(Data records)

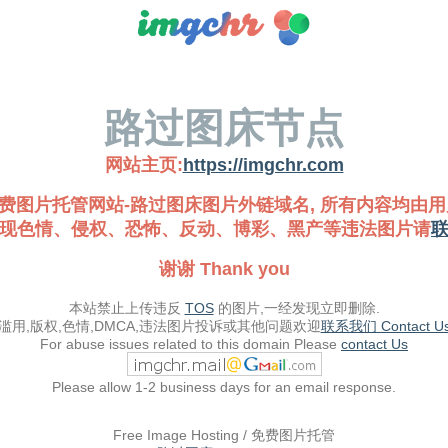
路过图床节点
网站主页:
https://imgchr.com
费图片托管网站-路过图床图片外链域名, 所有内容均由用
现色情、侵权、恐怖、反动、博彩、黑产等违法图片请
谢谢 Thank you
本站禁止上传违反
TOS
的图片,一经发现立即删除.
滥用,版权,色情,DMCA,违法图片投诉或其他问题欢迎
联系我们 Contact U
For abuse issues related to this domain Please
contact Us
Please allow 1-2 business days for an email response.
Free Image Hosting / 免费图片托管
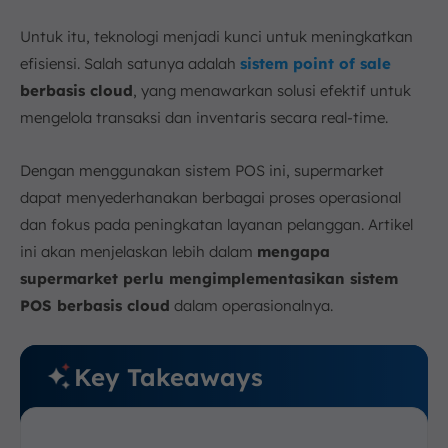
3. Penyimpanan dan Keamanan Data
4. Akses dan Pelaporan Instan
Untuk itu, teknologi menjadi kunci untuk meningkatkan
Keunggulan POS System Cloud
efisiensi. Salah satunya adalah
sistem point of sale
1. Hemat Biaya Operasional
berbasis cloud
, yang menawarkan solusi efektif untuk
2. Fleksibilitas dalam Penggunaan dan
mengelola transaksi dan inventaris secara real-time.
Skalabilitas
3. Dukungan Teknologi dan Pembaruan Berkala
Dengan menggunakan sistem POS ini, supermarket
4. Integrasi yang Lebih Mudah
dapat menyederhanakan berbagai proses operasional
Kelemahan POS System Cloud
dan fokus pada peningkatan layanan pelanggan. Artikel
1. Ketergantungan pada Internet
ini akan menjelaskan lebih dalam
mengapa
2. Potensi Masalah Privasi
supermarket perlu mengimplementasikan sistem
3. Keterbatasan Fitur
POS berbasis cloud
dalam operasionalnya.
Contoh Implementasi POS System Cloud
1. Bisnis Ritel
Key Takeaways
2. Restoran dan Kafe
3. Klinik dan Apotek
4. Coffee Shop atau Kedai Kecil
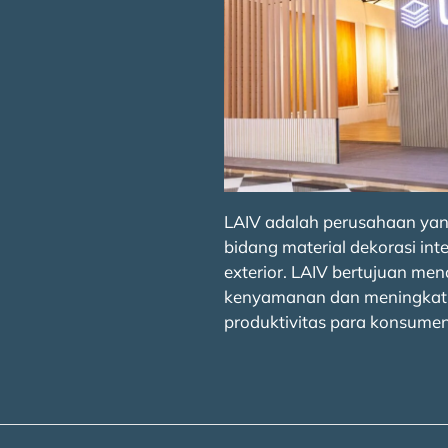
LAIV adalah perusahaan yan
bidang material dekorasi inte
exterior. LAIV bertujuan men
kenyamanan dan meningkat
produktivitas para konsumen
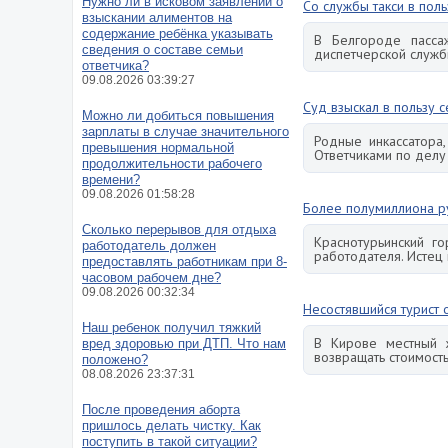
Нужно ли в исковом заявлении о
Со службы такси в пол
взыскании алиментов на
содержание ребёнка указывать
В Белгороде пасса
сведения о составе семьи
диспетчерской служб
ответчика?
09.08.2026 03:39:27
Суд взыскал в пользу с
Можно ли добиться повышения
зарплаты в случае значительного
Родные инкассатора
превышения нормальной
Ответчиками по делу
продолжительности рабочего
времени?
09.08.2026 01:58:28
Более полумиллиона р
Сколько перерывов для отдыха
Краснотурьинский г
работодатель должен
работодателя. Истец 
предоставлять работникам при 8-
часовом рабочем дне?
09.08.2026 00:32:34
Несостявшийся турист 
Наш ребенок получил тяжкий
В Кирове местный ж
вред здоровью при ДТП. Что нам
возвращать стоимость
положено?
08.08.2026 23:37:31
После проведения аборта
пришлось делать чистку. Как
поступить в такой ситуации?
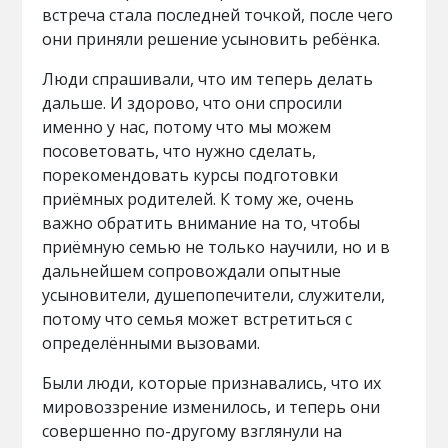
встреча стала последней точкой, после чего
они приняли решение усыновить ребёнка.
Люди спрашивали, что им теперь делать
дальше. И здорово, что они спросили
именно у нас, потому что мы можем
посоветовать, что нужно сделать,
порекомендовать курсы подготовки
приёмных родителей. К тому же, очень
важно обратить внимание на то, чтобы
приёмную семью не только научили, но и в
дальнейшем сопровождали опытные
усыновители, душепопечители, служители,
потому что семья может встретиться с
определёнными вызовами.
Были люди, которые признавались, что их
мировоззрение изменилось, и теперь они
совершенно по-другому взглянули на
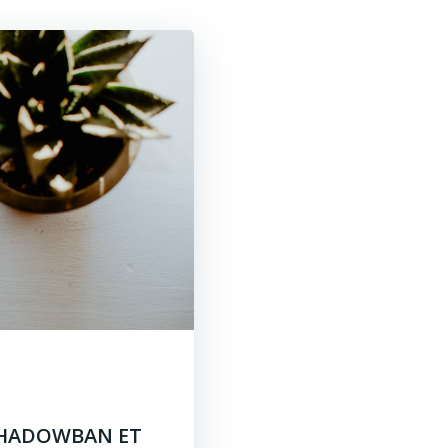
 SHADOWBAN ET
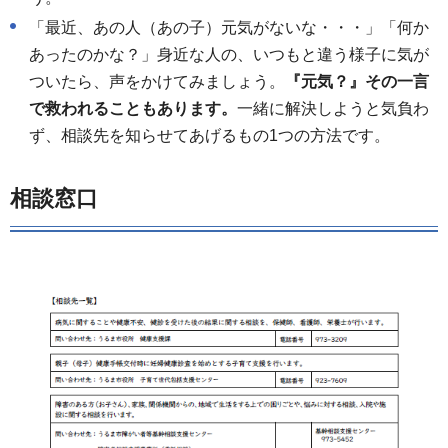
「最近、あの人（あの子）元気がないな・・・」「何か
あったのかな？」身近な人の、いつもと違う様子に気が
ついたら、声をかけてみましょう。
『元気？』その一言
で救われることもあります。
一緒に解決しようと気負わ
ず、相談先を知らせてあげるもの1つの方法です。
相談窓口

WORK REQUEST: With the pictures left out, please output each line from the one containing "определёнными вызовами." through the end of the entries, exactly as it is.

ANSWER FOR THIS EXERCISE:
определёнными вызовами.
Были люди, которые признавались, что их
мировоззрение изменилось, и теперь они
совершенно по-другому взглянули на
 SHADOWBAN ET
「最近、あの人（あの子）元気がないな・・・」「何か
あったのかな？」身近な人の、いつもと違う様子に気が
ついたら、声をかけてみましょう。
『元気？』その一言
で救われることもあります。
一緒に解決しようと気負わ
ず、相談先を知らせてあげるもの1つの方法です。
相談窓口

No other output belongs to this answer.